| ACTION ITEM |
Print every entry again, precisely as written.
+++ RECORDS FOR THIS EXERCISE +++
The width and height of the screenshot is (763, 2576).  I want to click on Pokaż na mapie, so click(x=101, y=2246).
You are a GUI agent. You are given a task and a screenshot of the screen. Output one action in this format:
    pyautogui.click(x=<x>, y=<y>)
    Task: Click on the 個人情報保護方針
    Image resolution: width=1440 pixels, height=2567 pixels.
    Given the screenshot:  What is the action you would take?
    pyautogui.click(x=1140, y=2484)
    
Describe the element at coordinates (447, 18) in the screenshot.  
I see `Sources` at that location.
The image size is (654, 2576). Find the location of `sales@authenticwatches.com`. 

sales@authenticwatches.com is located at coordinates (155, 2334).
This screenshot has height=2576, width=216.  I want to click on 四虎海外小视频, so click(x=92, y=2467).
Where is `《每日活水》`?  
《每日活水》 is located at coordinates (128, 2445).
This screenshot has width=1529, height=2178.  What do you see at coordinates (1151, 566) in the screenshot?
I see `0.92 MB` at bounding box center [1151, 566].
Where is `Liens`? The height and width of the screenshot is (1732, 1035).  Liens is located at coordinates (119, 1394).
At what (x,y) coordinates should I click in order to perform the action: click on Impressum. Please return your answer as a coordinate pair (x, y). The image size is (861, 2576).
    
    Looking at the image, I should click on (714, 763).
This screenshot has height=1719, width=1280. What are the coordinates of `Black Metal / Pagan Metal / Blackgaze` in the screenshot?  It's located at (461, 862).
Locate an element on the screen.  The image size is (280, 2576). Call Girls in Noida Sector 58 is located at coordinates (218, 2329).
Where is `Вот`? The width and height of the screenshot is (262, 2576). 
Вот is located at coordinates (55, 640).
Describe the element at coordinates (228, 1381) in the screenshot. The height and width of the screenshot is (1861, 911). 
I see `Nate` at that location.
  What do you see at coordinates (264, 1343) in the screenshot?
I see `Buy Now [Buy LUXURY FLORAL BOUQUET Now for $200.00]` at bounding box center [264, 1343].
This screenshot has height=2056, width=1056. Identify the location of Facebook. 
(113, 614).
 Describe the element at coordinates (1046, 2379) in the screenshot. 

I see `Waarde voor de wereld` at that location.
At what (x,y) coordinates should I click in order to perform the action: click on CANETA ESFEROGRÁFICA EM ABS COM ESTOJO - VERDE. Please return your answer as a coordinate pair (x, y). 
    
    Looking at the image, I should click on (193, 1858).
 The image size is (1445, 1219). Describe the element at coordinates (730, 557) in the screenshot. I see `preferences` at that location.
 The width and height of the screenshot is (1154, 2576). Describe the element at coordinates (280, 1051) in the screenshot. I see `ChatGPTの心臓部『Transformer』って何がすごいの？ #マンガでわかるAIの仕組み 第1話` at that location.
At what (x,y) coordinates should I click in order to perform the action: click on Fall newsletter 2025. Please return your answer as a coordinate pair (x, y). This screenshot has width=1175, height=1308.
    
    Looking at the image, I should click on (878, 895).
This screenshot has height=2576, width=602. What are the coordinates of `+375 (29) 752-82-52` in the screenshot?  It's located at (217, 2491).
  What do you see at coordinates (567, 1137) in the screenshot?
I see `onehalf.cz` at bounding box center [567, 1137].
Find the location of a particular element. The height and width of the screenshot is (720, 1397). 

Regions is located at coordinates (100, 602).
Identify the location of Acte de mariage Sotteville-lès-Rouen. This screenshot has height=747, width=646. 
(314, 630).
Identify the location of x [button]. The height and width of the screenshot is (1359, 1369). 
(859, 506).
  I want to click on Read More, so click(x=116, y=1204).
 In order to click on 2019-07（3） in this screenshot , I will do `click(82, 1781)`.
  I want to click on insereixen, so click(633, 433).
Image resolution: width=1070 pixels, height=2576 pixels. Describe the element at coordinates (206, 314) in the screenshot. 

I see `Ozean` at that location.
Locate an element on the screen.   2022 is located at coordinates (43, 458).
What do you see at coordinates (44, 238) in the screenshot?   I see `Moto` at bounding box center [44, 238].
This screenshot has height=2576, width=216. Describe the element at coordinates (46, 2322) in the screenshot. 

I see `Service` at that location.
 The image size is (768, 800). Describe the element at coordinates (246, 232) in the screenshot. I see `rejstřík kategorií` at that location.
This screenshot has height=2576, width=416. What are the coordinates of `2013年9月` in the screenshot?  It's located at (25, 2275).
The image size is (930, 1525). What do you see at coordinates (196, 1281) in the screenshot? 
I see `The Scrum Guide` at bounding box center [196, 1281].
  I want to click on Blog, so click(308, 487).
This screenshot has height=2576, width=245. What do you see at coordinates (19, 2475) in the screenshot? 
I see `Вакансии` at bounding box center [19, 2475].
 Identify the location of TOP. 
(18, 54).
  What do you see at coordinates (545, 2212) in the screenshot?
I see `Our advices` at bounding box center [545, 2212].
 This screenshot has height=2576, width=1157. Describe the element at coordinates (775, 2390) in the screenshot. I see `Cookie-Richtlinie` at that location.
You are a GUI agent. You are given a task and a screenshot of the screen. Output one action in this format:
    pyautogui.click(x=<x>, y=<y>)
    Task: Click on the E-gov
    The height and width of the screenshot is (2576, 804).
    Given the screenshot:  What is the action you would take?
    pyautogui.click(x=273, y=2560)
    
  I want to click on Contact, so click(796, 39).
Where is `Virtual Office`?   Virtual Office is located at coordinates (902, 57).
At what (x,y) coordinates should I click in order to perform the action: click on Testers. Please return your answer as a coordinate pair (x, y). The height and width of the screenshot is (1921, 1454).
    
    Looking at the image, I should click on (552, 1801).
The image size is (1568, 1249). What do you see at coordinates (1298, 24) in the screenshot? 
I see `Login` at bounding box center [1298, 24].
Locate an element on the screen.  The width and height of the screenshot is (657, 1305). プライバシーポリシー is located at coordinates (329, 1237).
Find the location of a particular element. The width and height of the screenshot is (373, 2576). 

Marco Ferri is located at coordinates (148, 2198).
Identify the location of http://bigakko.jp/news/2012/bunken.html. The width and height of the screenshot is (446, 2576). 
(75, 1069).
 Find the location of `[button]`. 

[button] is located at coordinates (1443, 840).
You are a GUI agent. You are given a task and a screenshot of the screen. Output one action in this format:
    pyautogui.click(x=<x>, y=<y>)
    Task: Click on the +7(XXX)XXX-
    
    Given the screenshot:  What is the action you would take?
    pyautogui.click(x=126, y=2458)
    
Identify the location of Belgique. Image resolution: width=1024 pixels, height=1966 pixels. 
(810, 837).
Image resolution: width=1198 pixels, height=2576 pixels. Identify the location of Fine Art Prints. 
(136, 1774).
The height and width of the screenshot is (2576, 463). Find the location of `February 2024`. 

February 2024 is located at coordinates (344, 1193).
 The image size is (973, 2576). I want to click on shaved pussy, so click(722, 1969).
+++
| ANSWER SPACE |
The width and height of the screenshot is (763, 2576).  I want to click on Pokaż na mapie, so click(x=101, y=2246).
You are a GUI agent. You are given a task and a screenshot of the screen. Output one action in this format:
    pyautogui.click(x=<x>, y=<y>)
    Task: Click on the 個人情報保護方針
    Image resolution: width=1440 pixels, height=2567 pixels.
    Given the screenshot:  What is the action you would take?
    pyautogui.click(x=1140, y=2484)
    
Describe the element at coordinates (447, 18) in the screenshot.  
I see `Sources` at that location.
The image size is (654, 2576). Find the location of `sales@authenticwatches.com`. 

sales@authenticwatches.com is located at coordinates (155, 2334).
This screenshot has height=2576, width=216.  I want to click on 四虎海外小视频, so click(x=92, y=2467).
Where is `《每日活水》`?  
《每日活水》 is located at coordinates (128, 2445).
This screenshot has width=1529, height=2178.  What do you see at coordinates (1151, 566) in the screenshot?
I see `0.92 MB` at bounding box center [1151, 566].
Where is `Liens`? The height and width of the screenshot is (1732, 1035).  Liens is located at coordinates (119, 1394).
At what (x,y) coordinates should I click in order to perform the action: click on Impressum. Please return your answer as a coordinate pair (x, y). The image size is (861, 2576).
    
    Looking at the image, I should click on (714, 763).
This screenshot has height=1719, width=1280. What are the coordinates of `Black Metal / Pagan Metal / Blackgaze` in the screenshot?  It's located at (461, 862).
Locate an element on the screen.  The image size is (280, 2576). Call Girls in Noida Sector 58 is located at coordinates (218, 2329).
Where is `Вот`? The width and height of the screenshot is (262, 2576). 
Вот is located at coordinates (55, 640).
Describe the element at coordinates (228, 1381) in the screenshot. The height and width of the screenshot is (1861, 911). 
I see `Nate` at that location.
  What do you see at coordinates (264, 1343) in the screenshot?
I see `Buy Now [Buy LUXURY FLORAL BOUQUET Now for $200.00]` at bounding box center [264, 1343].
This screenshot has height=2056, width=1056. Identify the location of Facebook. 
(113, 614).
 Describe the element at coordinates (1046, 2379) in the screenshot. 

I see `Waarde voor de wereld` at that location.
At what (x,y) coordinates should I click in order to perform the action: click on CANETA ESFEROGRÁFICA EM ABS COM ESTOJO - VERDE. Please return your answer as a coordinate pair (x, y). 
    
    Looking at the image, I should click on (193, 1858).
 The image size is (1445, 1219). Describe the element at coordinates (730, 557) in the screenshot. I see `preferences` at that location.
 The width and height of the screenshot is (1154, 2576). Describe the element at coordinates (280, 1051) in the screenshot. I see `ChatGPTの心臓部『Transformer』って何がすごいの？ #マンガでわかるAIの仕組み 第1話` at that location.
At what (x,y) coordinates should I click in order to perform the action: click on Fall newsletter 2025. Please return your answer as a coordinate pair (x, y). This screenshot has width=1175, height=1308.
    
    Looking at the image, I should click on (878, 895).
This screenshot has height=2576, width=602. What are the coordinates of `+375 (29) 752-82-52` in the screenshot?  It's located at (217, 2491).
  What do you see at coordinates (567, 1137) in the screenshot?
I see `onehalf.cz` at bounding box center [567, 1137].
Find the location of a particular element. The height and width of the screenshot is (720, 1397). 

Regions is located at coordinates (100, 602).
Identify the location of Acte de mariage Sotteville-lès-Rouen. This screenshot has height=747, width=646. 
(314, 630).
Identify the location of x [button]. The height and width of the screenshot is (1359, 1369). 
(859, 506).
  I want to click on Read More, so click(x=116, y=1204).
 In order to click on 2019-07（3） in this screenshot , I will do `click(82, 1781)`.
  I want to click on insereixen, so click(633, 433).
Image resolution: width=1070 pixels, height=2576 pixels. Describe the element at coordinates (206, 314) in the screenshot. 

I see `Ozean` at that location.
Locate an element on the screen.   2022 is located at coordinates (43, 458).
What do you see at coordinates (44, 238) in the screenshot?   I see `Moto` at bounding box center [44, 238].
This screenshot has height=2576, width=216. Describe the element at coordinates (46, 2322) in the screenshot. 

I see `Service` at that location.
 The image size is (768, 800). Describe the element at coordinates (246, 232) in the screenshot. I see `rejstřík kategorií` at that location.
This screenshot has height=2576, width=416. What are the coordinates of `2013年9月` in the screenshot?  It's located at (25, 2275).
The image size is (930, 1525). What do you see at coordinates (196, 1281) in the screenshot? 
I see `The Scrum Guide` at bounding box center [196, 1281].
  I want to click on Blog, so click(308, 487).
This screenshot has height=2576, width=245. What do you see at coordinates (19, 2475) in the screenshot? 
I see `Вакансии` at bounding box center [19, 2475].
 Identify the location of TOP. 
(18, 54).
  What do you see at coordinates (545, 2212) in the screenshot?
I see `Our advices` at bounding box center [545, 2212].
 This screenshot has height=2576, width=1157. Describe the element at coordinates (775, 2390) in the screenshot. I see `Cookie-Richtlinie` at that location.
You are a GUI agent. You are given a task and a screenshot of the screen. Output one action in this format:
    pyautogui.click(x=<x>, y=<y>)
    Task: Click on the E-gov
    The height and width of the screenshot is (2576, 804).
    Given the screenshot:  What is the action you would take?
    pyautogui.click(x=273, y=2560)
    
  I want to click on Contact, so click(796, 39).
Where is `Virtual Office`?   Virtual Office is located at coordinates (902, 57).
At what (x,y) coordinates should I click in order to perform the action: click on Testers. Please return your answer as a coordinate pair (x, y). The height and width of the screenshot is (1921, 1454).
    
    Looking at the image, I should click on (552, 1801).
The image size is (1568, 1249). What do you see at coordinates (1298, 24) in the screenshot? 
I see `Login` at bounding box center [1298, 24].
Locate an element on the screen.  The width and height of the screenshot is (657, 1305). プライバシーポリシー is located at coordinates (329, 1237).
Find the location of a particular element. The width and height of the screenshot is (373, 2576). 

Marco Ferri is located at coordinates (148, 2198).
Identify the location of http://bigakko.jp/news/2012/bunken.html. The width and height of the screenshot is (446, 2576). 
(75, 1069).
 Find the location of `[button]`. 

[button] is located at coordinates (1443, 840).
You are a GUI agent. You are given a task and a screenshot of the screen. Output one action in this format:
    pyautogui.click(x=<x>, y=<y>)
    Task: Click on the +7(XXX)XXX-
    
    Given the screenshot:  What is the action you would take?
    pyautogui.click(x=126, y=2458)
    
Identify the location of Belgique. Image resolution: width=1024 pixels, height=1966 pixels. 
(810, 837).
Image resolution: width=1198 pixels, height=2576 pixels. Identify the location of Fine Art Prints. 
(136, 1774).
The height and width of the screenshot is (2576, 463). Find the location of `February 2024`. 

February 2024 is located at coordinates (344, 1193).
 The image size is (973, 2576). I want to click on shaved pussy, so click(722, 1969).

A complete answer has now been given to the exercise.